*** Begin section ***

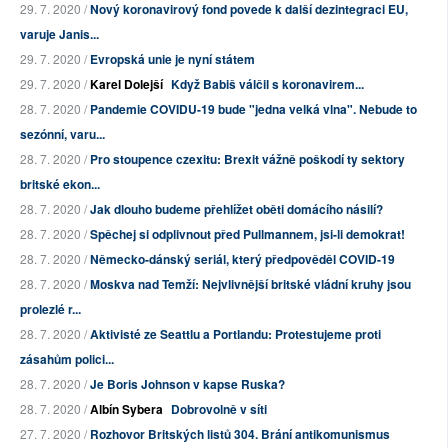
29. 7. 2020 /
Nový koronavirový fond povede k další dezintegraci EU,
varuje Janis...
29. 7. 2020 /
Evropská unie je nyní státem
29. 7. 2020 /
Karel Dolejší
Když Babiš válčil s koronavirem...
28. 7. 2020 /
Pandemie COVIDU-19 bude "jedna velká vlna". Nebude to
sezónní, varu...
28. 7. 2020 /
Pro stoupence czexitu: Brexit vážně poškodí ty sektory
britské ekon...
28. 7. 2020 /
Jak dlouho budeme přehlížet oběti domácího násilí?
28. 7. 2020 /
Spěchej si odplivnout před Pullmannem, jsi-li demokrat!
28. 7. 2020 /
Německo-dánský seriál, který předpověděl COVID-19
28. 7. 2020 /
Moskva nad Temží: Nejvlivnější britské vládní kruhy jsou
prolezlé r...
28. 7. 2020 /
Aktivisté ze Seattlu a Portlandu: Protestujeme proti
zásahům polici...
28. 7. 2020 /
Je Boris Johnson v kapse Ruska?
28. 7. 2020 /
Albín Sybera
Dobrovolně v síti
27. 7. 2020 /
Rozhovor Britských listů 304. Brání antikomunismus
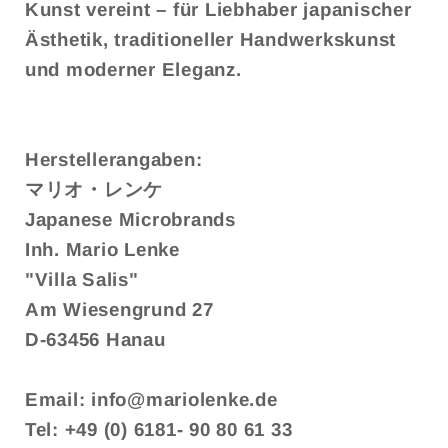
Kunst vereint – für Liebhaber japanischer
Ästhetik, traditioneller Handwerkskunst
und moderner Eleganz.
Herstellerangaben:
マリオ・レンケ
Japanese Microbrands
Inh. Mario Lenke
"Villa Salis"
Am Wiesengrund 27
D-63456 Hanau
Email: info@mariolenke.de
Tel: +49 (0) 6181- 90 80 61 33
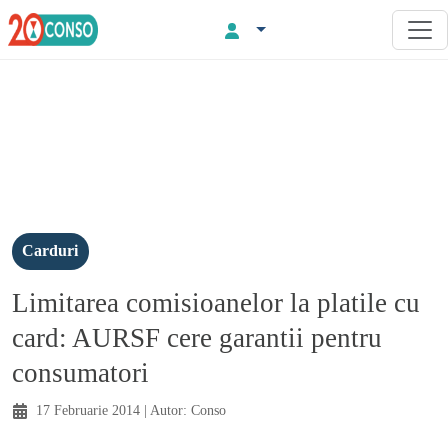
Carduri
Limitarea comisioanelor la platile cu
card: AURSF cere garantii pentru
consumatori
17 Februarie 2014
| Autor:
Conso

*** End section ***
*** Begin section ***

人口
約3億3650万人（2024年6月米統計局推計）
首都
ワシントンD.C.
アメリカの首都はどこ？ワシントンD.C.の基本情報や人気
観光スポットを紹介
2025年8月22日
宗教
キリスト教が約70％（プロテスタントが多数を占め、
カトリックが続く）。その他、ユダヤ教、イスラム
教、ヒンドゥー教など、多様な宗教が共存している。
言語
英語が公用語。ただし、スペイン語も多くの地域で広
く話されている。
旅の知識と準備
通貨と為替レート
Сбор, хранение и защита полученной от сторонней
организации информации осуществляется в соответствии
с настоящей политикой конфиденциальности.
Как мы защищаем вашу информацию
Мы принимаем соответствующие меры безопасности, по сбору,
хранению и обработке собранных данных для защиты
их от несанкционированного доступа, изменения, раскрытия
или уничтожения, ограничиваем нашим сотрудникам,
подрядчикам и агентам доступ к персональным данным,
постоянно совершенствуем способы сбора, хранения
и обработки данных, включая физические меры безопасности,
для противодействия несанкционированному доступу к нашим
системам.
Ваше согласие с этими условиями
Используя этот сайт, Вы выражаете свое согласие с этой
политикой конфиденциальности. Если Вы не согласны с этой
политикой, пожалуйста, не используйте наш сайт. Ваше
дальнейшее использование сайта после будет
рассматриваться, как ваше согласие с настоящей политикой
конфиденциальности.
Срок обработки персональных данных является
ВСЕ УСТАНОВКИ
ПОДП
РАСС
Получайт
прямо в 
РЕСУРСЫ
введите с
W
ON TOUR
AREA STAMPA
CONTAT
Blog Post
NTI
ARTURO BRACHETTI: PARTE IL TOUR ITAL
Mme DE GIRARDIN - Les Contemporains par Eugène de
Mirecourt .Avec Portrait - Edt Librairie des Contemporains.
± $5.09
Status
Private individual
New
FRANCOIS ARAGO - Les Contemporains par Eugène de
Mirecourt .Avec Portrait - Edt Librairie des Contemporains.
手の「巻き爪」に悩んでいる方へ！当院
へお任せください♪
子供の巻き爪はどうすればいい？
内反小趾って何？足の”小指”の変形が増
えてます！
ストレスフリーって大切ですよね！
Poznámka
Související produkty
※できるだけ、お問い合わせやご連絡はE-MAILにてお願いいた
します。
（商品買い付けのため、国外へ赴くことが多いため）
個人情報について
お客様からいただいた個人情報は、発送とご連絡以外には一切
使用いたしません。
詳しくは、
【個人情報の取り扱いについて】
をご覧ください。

*** End section ***

- _WORK TO BE COMPLETED_
When the word "настоящей" turns up on a line of the material above, copy that line.

- _RESPONSE TO THIS EXERCISE_
с настоящей политикой конфиденциальности.
рассматриваться, как ваше согласие с настоящей политикой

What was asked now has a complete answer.